‘Ssshhh. Calm now, Micka. Are you injured?’
‘No.’
‘Is the child okay? You said it’s one of the babies?’
‘Yeah, it’s…tiny.’
‘Okay. Now, I need you to give me your location. Are you close to the foxhole?’
‘I don’t know. I don’t…’ I want to die. I think I want to die. No, I want to sleep. Sleeping would be good enough. Have one of Ben’s drinks and drift into oblivion, forget the bodies strewn across the forest floor, forget the girl, forget this whole damned war and just go home and sleep and wake up as if everything had only been a bad dream. But Ben is dead and there’ll be no more drinks, no more funny conversations to share with him.
‘Micka, your position.’ His voice is soft but insisted enough to make me turn my head and assess the distance. ‘About four hundred metres from the foxhole, moving south.’
He’s silent for a moment. No shots are fired, no shells are detonated. All that remains are cries of pain.
‘Move. I’ll cover your back,’ he says and a pop sounds in my earbud. At once, the few men left alive answer by screaming louder, but no one fires. They are done for today.
‘Let me know when you are close to the stream,’ he says.
‘Okay. It will take a while, though.’
‘Are you okay? Your injuries?’
‘Yeah. Don’t worry.’
‘I’ll finish this here,’ he says.
The Bullshit Army is good and done for. Shouldn’t I be happy now?
‘A boy with explosives ran past me a few minutes ago — didn’t see me. He looks…crazy. Don’t get too close to him.’ Don’t try to help him, is what I mean but can’t say.
I crawl another three hundred metres, then walk hunched over. No need to make myself move slowly, the pain in my leg and side force a snail’s pace on me. The child moves only once in a while. I don’t know much about babies, but this one seems too small and too subdued.
When I reach the riverbed, I fill my canteen, then gently push the ghillie aside. I gulp. The child is so small. How the heck did it survive until now? I dip my finger into the stream and notice how dirty my skin is. I rub it clean on my pants, and offer the child water, drop by drop. The tiny mouth greedily sucks off the liquid.
Where the heck can I get milk? What did the girl think when she gave her child to me? That I keep a flock of goats around the corner?
The small body is wrapped in a length of fabric, barely keeping it warm. I undress it. ‘A girl,’ I huff. ‘No wonder she wanted you away from this hellhole.’
A chuckle rolls up my throat. I said “hell” and my stupid reflexes immediately rise up, ready to punish myself for saying a banned word.
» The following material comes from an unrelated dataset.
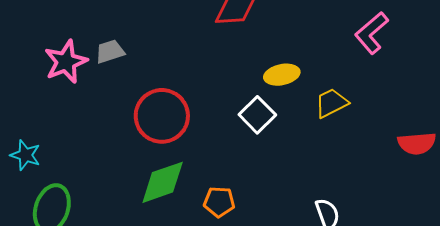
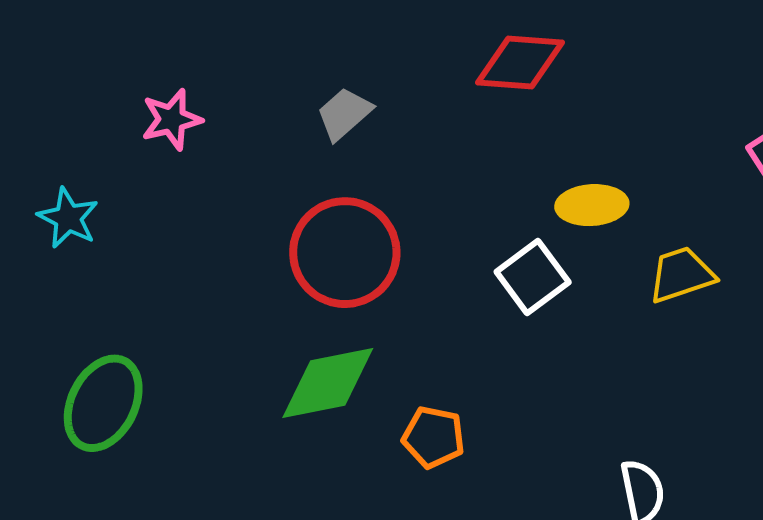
gray trapezoid: (110, 52) -> (344, 114), moved, turned -32
pink star: (66, 62) -> (172, 119), size x0.7
cyan star: (25, 155) -> (68, 218), moved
Frowning, I lower the baby into the cold stream. She squeaks while I wash her soiled bottom. There’s an angry rash between her legs, up her butt cheeks and the lower part of her back. Faint red dots cover her entire body. She feels a little too warm in my hands. I cup water into my palm and offer it to her. She sucks at my skin and I try to inch fluid in between her lips. It doesn’t work all too well.
Unhappy, her wailing rises in pitch. I open the top of my ghillie suit and tuck her in. ‘There. You’ll be warm in a second,’ I tell her.
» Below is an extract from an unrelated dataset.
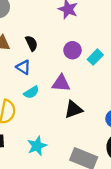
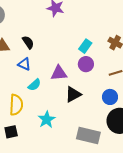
purple circle: (72, 50) -> (86, 64), moved
cyan star: (37, 146) -> (47, 119), moved

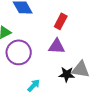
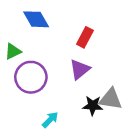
purple triangle: (57, 46) -> (80, 69), turned -42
‘I’m here,’ Runner says and for a moment I’m confused because I don’t know what “here” means, until I realise he didn’t speak through my earbud. He’s right behind me.
When he approaches, I stand. Neither of us knows what to say. He squints at the odd position of my arm, reaches out and moves the ghillie aside. His face darkens at once, his hand drops.
I stare at him, my chin set, and feet firmly planted in the dirt. He seems to try to read my mind. And then, all he says is, ‘Come,’ and hooks his arm around my waist, helping me walk.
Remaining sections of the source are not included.